"Doit-on différencier la personnalité/vie privée d'un artiste de son œuvre ?" est une question qui revient de plus en plus souvent dans le monde des arts et de la culture – Louis-Ferdinand Céline, Roman Polanski, Pablo Picasso ou encore Woody Allen comptant parmi les exemples les plus cités pour étayer telle ou telle prise de position. Le nom de Nikita Mikhalkov, en revanche, n'en fait pas partie.


Attention, je ne suis pas en train de placer le réalisateur russe sur le même plan que tous les noms que je viens de citer. Pour autant que je sache, à aucun moment de sa vie il n'a commis d'actes aussi moralement répréhensibles que ceux qui suscitent la polémique autour des personnes susmentionnées. Mais si je commence ma critique de Soleil Trompeur de cette façon, c'est parce qu'en dépit de tous mes efforts, il m'est impossible de juger ce film en faisant abstraction du contexte socio-politico-culturelle qui a accompagné sa création, et par conséquent de la personnalité de son réalisateur.

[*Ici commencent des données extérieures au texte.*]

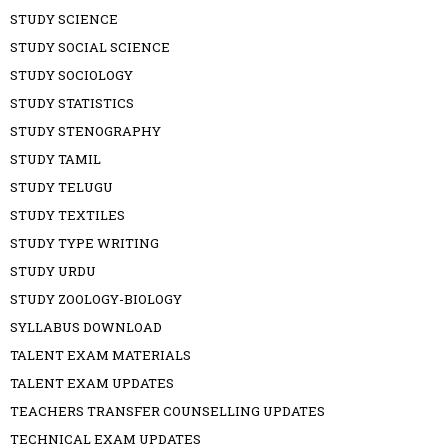
STUDY SCIENCE
STUDY SOCIAL SCIENCE
STUDY SOCIOLOGY
STUDY STATISTICS
STUDY STENOGRAPHY
STUDY TAMIL
STUDY TELUGU
STUDY TEXTILES
STUDY TYPE WRITING
STUDY URDU
STUDY ZOOLOGY-BIOLOGY
SYLLABUS DOWNLOAD
TALENT EXAM MATERIALS
TALENT EXAM UPDATES
TEACHERS TRANSFER COUNSELLING UPDATES
TECHNICAL EXAM UPDATES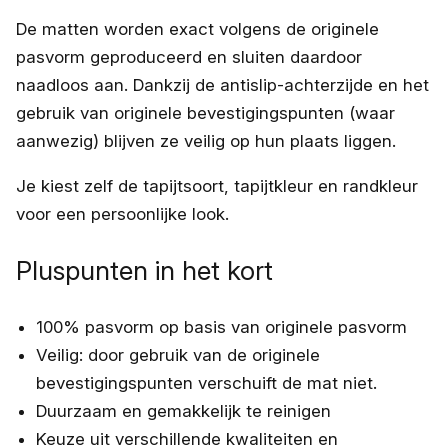
De matten worden exact volgens de originele
pasvorm geproduceerd en sluiten daardoor
naadloos aan. Dankzij de antislip-achterzijde en het
gebruik van originele bevestigingspunten (waar
aanwezig) blijven ze veilig op hun plaats liggen.
Je kiest zelf de tapijtsoort, tapijtkleur en randkleur
voor een persoonlijke look.
Pluspunten in het kort
100% pasvorm op basis van originele pasvorm
Veilig: door gebruik van de originele
bevestigingspunten verschuift de mat niet.
Duurzaam en gemakkelijk te reinigen
Keuze uit verschillende kwaliteiten en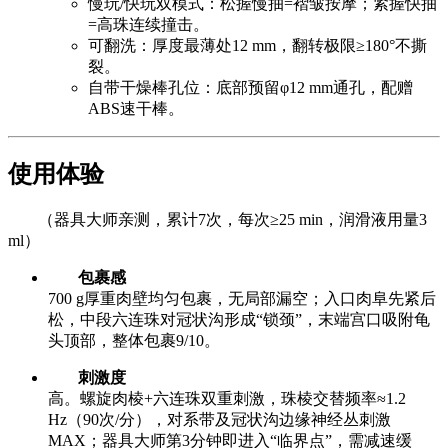
慢玩/快玩双模式：松握慢抽=褶皱按摩；紧握快抽
=高珠连续撞击。
可翻洗：厚度最薄处12 mm，翻转极限≥180°不撕
裂。
自带干燥棒孔位：底部预留φ12 mm通孔，配赠
ABS速干棒。
使用体验
（器具大师亲测，累计7次，每次≥25 min，润滑液用量3
ml）
包裹感
700 g厚重肉壁均匀包裹，无局部漏空；入口肉阜先紧后
松，中段六连珠对冠状沟形成“锁颈”，末端宫口吸附龟
头顶部，整体包裹9/10。
刺激度
高。螺旋肉棱+六连珠双重刺激，珠棱交替频率≈1.2
Hz（90次/分），对系带及冠状沟边缘神经丛刺激
MAX；器具大师第3分钟即进入“临界点”，需减速缓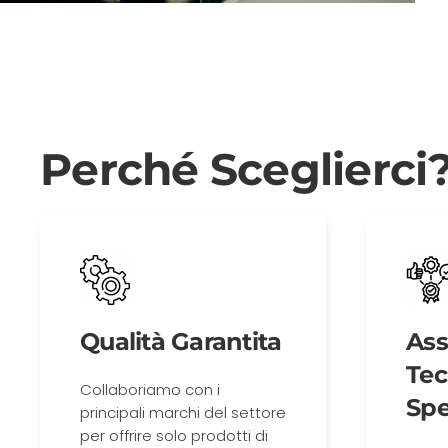
Perché Sceglierci
Qualità Garantita
Ass
Tec
Collaboriamo con i
Spe
principali marchi del settore
per offrire solo prodotti di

Cela étant, comme d'habitude je commencerai par un petit résumé du pitch : nous sommes en 1936, dans la campagne russe estivale et aussi idyllique que celles de Partition inachevée… et Quelques jours de la vie d'Oblomov, comme si la nature et les datchas étaient imperméables aux changements de régime. Le colonel Kotov (Mikhalkov), héros de l'Union Soviétique et ami de Staline, s'y prélasse en compagnie de sa charmante épouse Maroussia (Ingeborga Dapkunaite), de leur adorable bambine Nadia (Nadejda Mikhalkova, fille cadette de l'acteur/réalisateur) et de la famille de Maroussia, d'origine noble (mentionnons notamment le grand Viatcheslav Tikhonov, André du Guerre et Paix de Bondartchouk, dans un de ses derniers rôles) lorsque surgit de nulle part Mitia (Oleg Menshikov), cousin perdu et ancien amoureux de Maroussia. Il devient très vite clair que l'apparition du fringant jeune homme ne doit rien au hasard mais tout à l'œil vigilant du Petit Père des Peuples…

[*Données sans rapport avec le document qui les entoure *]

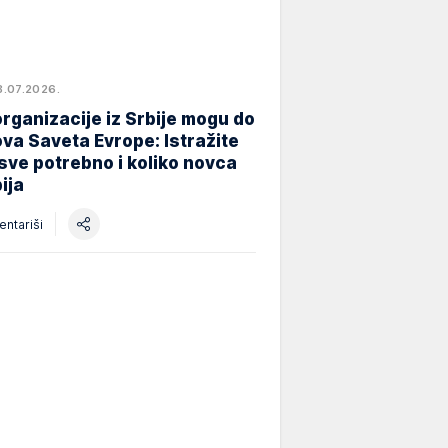
8.07.2026.
rganizacije iz Srbije mogu do
va Saveta Evrope: Istražite
 sve potrebno i koliko novca
ija
ntariši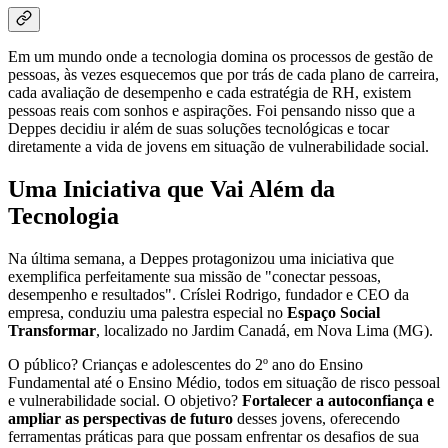
Em um mundo onde a tecnologia domina os processos de gestão de
pessoas, às vezes esquecemos que por trás de cada plano de carreira,
cada avaliação de desempenho e cada estratégia de RH, existem
pessoas reais com sonhos e aspirações. Foi pensando nisso que a
Deppes decidiu ir além de suas soluções tecnológicas e tocar
diretamente a vida de jovens em situação de vulnerabilidade social.
Uma Iniciativa que Vai Além da
Tecnologia
Na última semana, a Deppes protagonizou uma iniciativa que
exemplifica perfeitamente sua missão de "conectar pessoas,
desempenho e resultados". Críslei Rodrigo, fundador e CEO da
empresa, conduziu uma palestra especial no
Espaço Social
Transformar
, localizado no Jardim Canadá, em Nova Lima (MG).
O público? Crianças e adolescentes do 2º ano do Ensino
Fundamental até o Ensino Médio, todos em situação de risco pessoal
e vulnerabilidade social. O objetivo?
Fortalecer a autoconfiança e
ampliar as perspectivas de futuro
desses jovens, oferecendo
ferramentas práticas para que possam enfrentar os desafios de sua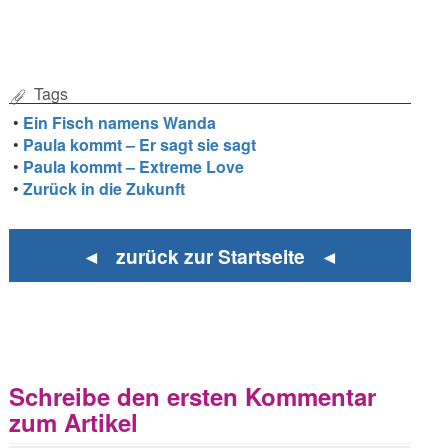
Tags
•
Ein Fisch namens Wanda
•
Paula kommt – Er sagt sie sagt
•
Paula kommt – Extreme Love
•
Zurück in die Zukunft
◄ zurück zur Startseite ◄
Schreibe den ersten Kommentar
zum Artikel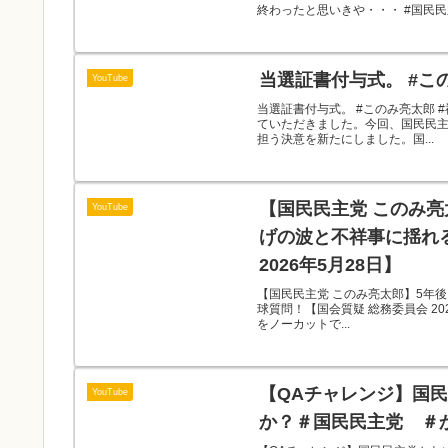
終わったと思いきや・・・ #国民民
当選証書付与式。 #この
YouTube
当選証書付与式。 #このみ亮太郎 
ていただきました。今回、国民民主
担う決意を新たにしました。国...
【国民民主党 このみ亮
YouTube
げの波と不祥事に揺れ
2026年5月28日】
【国民民主党 このみ亮太郎】5年
球質問！【国会質疑 総務委員会 202
をノーカットで...
【QAチャレンジ】国
YouTube
か？＃国民民主党 ＃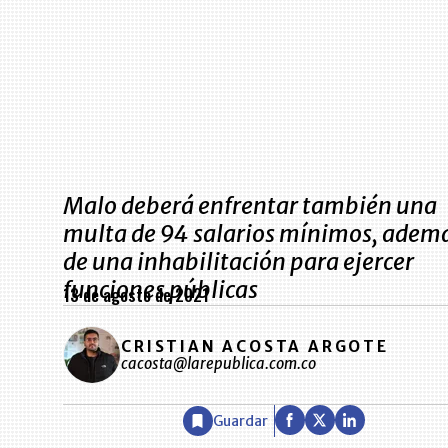
Malo deberá enfrentar también una
multa de 94 salarios mínimos, adem
de una inhabilitación para ejercer
funciones públicas
13 de agosto de 2021
CRISTIAN ACOSTA ARGOTE
cacosta@larepublica.com.co
Guardar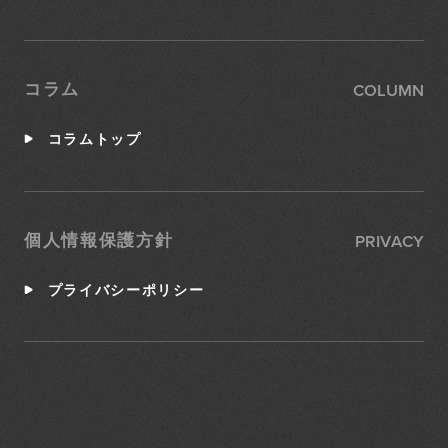
COLUMN
コラム
コラムトップ
PRIVACY
個人情報保護方針
プライバシーポリシー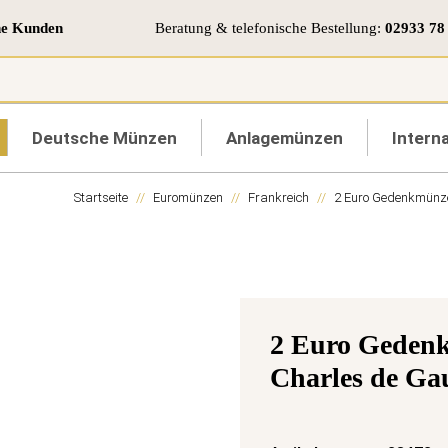
ne Kunden
Beratung & telefonische Bestellung:
02933 78
Deutsche Münzen
Anlagemünzen
Interna
Startseite
Euromünzen
Frankreich
2 Euro Gedenkmünz
2 Euro Gedenk
Charles de Gau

Je pourrais maintenant parler de la mise en scène, de la photographie, du jeu d'acteurs, etc… qui en font formellement l'un des plus réussis et des plus élégants long-métrages de Mikhalkov, le clou du spectacle étant bien sûr son alchimie à l'écran avec sa propre fille, l'enfant-actrice la plus mignonne et la plus pétillante de l'histoire du cinéma, mais aussi le sex-appeal sombre et pervers de Menshikov, ainsi que les travers décidément inhérents à la plupart de ses films, à savoir le jeu d'acteur outrancier, les longueurs, la symbolique parfois lourdingue… mais l'essentiel n'est pas là.


Soleil Trompeur eut un certain retentissement à l'époque de sa sortie, trois ans seulement après la dissolution de l'URSS rappelons-le, car pour la première fois semblait-il, les crimes du régime étaient directement adressés par un réalisateur russe, avec des acteurs essentiellement russes. Soleil Trompeur était donc un exemple aussi frappant qu'inédit de mea culpa sociétal, tel que l'Allemagne n'en a honnêtement jamais vraiment connu depuis 1945. Une manière d'évoquer, selon les mots de Mikhalkov lui-même, "toutes les personnes brûlées par le soleil trompeur de la révolution", ces millions de Soviétiques qui étaient tout à la fois leurs propres victimes et leurs propres bourreaux, thème cher au monde russe et notamment à Dostoïevski.


Du moins, c'est ainsi qu'on nous l'a vendu à l'Ouest, et ça a marché : immense succès critique, peut-être même encore plus que Partition inachevée… et Les Yeux Noirs, couronné par un Prix du Jury à Cannes et même l'Oscar du meilleur film étranger, l'Academy étant pourtant traditionnellement peu généreuse avec l'Europe de l'Est. Il faut dire qu'il s'agissait d'une co-production française, le cachet de Michel Seydoux n'a pas dû faire de mal.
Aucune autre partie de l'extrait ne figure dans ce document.